Firebolt

This data destination connector sends data to a Firebolt database.

Configuration

Create a new configuration of the Firebolt data destination connector.

The first step is to set up credentials:

Screenshot - Credentials page

Fill in your Firebolt Username, Password, and Database Name. To use the connector, you must fill in credentials for an S3 bucket, which will be used for staging. The data destination connector will push data to the bucket and Firebolt will download the data from it.

NOTE: The S3 bucket must be in the same region as your Firebolt database.

Screenshot - Main page

Table Configuration

The next step is to configure the tables you want to write. Click Add New Table and select an existing table from Storage:

Screenshot - New table page

Then specify table configuration. Use the preview icon to peek at the column contents.

Screenshot - Main page

For each column you can specify its

  • name in the destination database; you can also use the select box in the table header to bulk convert the case of all names.
  • data type (one of Firebolt data types); you can also use the select box in the table header to bulk set the type for all columns. Setting the data type to IGNORE means that the column will not be present in the destination table.
  • nullable; when checked, the column will be marked as nullable and empty values ('') in that column will be converted to NULL. Use this for non-string columns with missing data.

The Firebolt connector can take advantage of the column metadata. If they are available, the column types are pre-filled automatically. Make sure to verify the suggested types, however. These data types are taken from the data source and may not be the best choice for the data destination.

When you are done configuring the columns, don’t forget to save the settings.

Input Table Settings

At the top of the page, you can specify the target table name and additional load options. There are three main options for loading the data from Storage — Full Load, Automatic Incremental Load, and Manual Incremental Load.

Screenshot - Main page

In the Full Load mode all data is fetched from Storage.

In the Automatic Incremental Load mode, the data that has been added or updated since the last run of the component will be fetched.

In the Manual Incremental Load mode, you can select which data will be uploaded based on setting data filters on columns or specify a specific date range of when data was changed to upload.

Firebolt Table Types

In the Database Table Type section of the config you can select either a fact or dimension table.

Screenshot - selecting table type

Fact tables should be used for your traditional fact tables - usually your larger and most granular (transaction) tables.
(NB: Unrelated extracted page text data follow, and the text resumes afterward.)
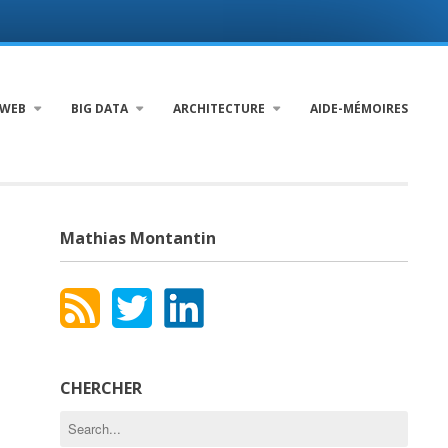
WEB
BIG DATA
ARCHITECTURE
AIDE-MÉMOIRES
Mathias Montantin
CHERCHER
Search
for: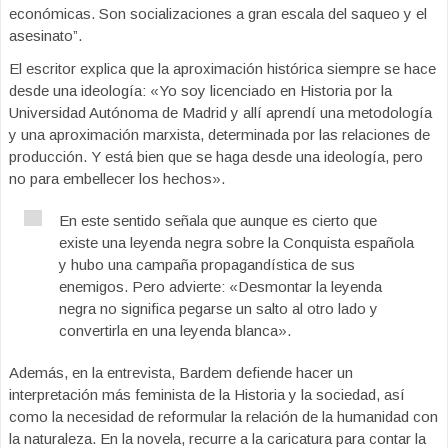
económicas. Son socializaciones a gran escala del saqueo y el
asesinato”.
El escritor explica que la aproximación histórica siempre se hace
desde una ideología: «Yo soy licenciado en Historia por la
Universidad Autónoma de Madrid y allí aprendí una metodología
y una aproximación marxista, determinada por las relaciones de
producción. Y está bien que se haga desde una ideología, pero
no para embellecer los hechos».
En este sentido señala que aunque es cierto que
existe una leyenda negra sobre la Conquista española
y hubo una campaña propagandística de sus
enemigos. Pero advierte: «Desmontar la leyenda
negra no significa pegarse un salto al otro lado y
convertirla en una leyenda blanca».
Además, en la entrevista, Bardem defiende hacer un
interpretación más feminista de la Historia y la sociedad, así
como la necesidad de reformular la relación de la humanidad con
la naturaleza. En la novela, recurre a la caricatura para contar la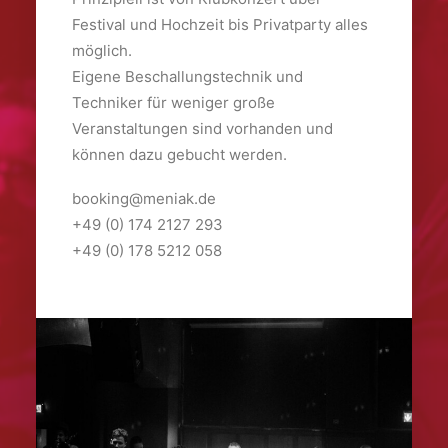
Festival und Hochzeit bis Privatparty alles
möglich.
Eigene Beschallungstechnik und
Techniker für weniger große
Veranstaltungen sind vorhanden und
können dazu gebucht werden.
booking@meniak.de
+49 (0) 174 2127 293
+49 (0) 178 5212 058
Dimension tables should be used for the smaller tables that are typically more descriptive in nature and are joined with the fact tables. If your table does not fit in either of the traditional fact/dimension definition, then it is recommended to define very large tables as fact, and smaller tables as dimension.

Firebolt Table Load Settings

You can set the type of load for the output to Firebolt using Full Load or Append.

Full Load replaces all the data in the table with data sent from the input table settings. If the table does not exist, it creates it.

Append mode appends data to an existing table. If the table does not exist, it creates it.

Screenshot - setting load settings on the Firebolt side

Firebolt Indexes

Using this data destination connector you can also set up Firebolt Indexes for your specific table. More information about each index can be found in the following index sections or on the Firebolt documentation page. To set the indexes, click on the pencil icon on either the primary index or join/aggregation index. Join indexes are available for dimension tables and aggregation indexes are available for fact tables.

Screenshot - Index settings

Primary Index

Firebolt tables are persisted in S3 in a proprietary file format called TripleF, aimed to optimize speed and efficiency. One of the unique characteristics of the TripleF format is that it is sorted, compressed, and indexed. What defines the sort order of the files is the primary index defined on the table, which can include one or many fields. Primary indexes are mandatory for fact tables and optional for dimension tables.

Because the primary index determines the physical sort order of the file, it significantly affects performance. For optimal performance, the primary index of fact tables should contain the fields that are most typically filtered or grouped by. This enables most queries to scan physically adjacent data and thus improve query performance. The primary index does not have to be identical to the field/s by which data is partitioned at the source. In dimension tables, the primary key should include the field/s that are used to join the dimension table to the fact table.

A primary index should not be confused with a primary key in traditional database design. Unlike a primary key, the primary index is not unique.

Join Index

Firebolt supports accelerating your joins by creating join indexes. Queries with joins might be resource-consuming and if not done efficiently - joins can take a significant amount of time to complete, which makes them unusable to the user. Using Firebolt’s join indexing saves time searching data in the disk and loading it into memory. It’s already there, indexed by the required join key, and waits to be queried.

You should consider implementing join indexes as best practice in Firebolt to speed up any query that performs a join with a dimension table. This reduces the additional overhead of performing the join to the minimum with the benefit of fast query response times while keeping your cloud bill low.

Aggregation Index

Firebolt incorporates many building blocks to guarantee fast query response times. One of these building blocks is a type of index called an aggregating index. The aggregating index enables you to take a subset of a table’s columns and configure aggregations on top of those columns. Many aggregations are supported from the simple sum, max, min to more complex ones such as count and count (distinct). The index is automatically updated and aggregating as new data streams into the table without having to scan the entire table every time since the index is stateful and consistent.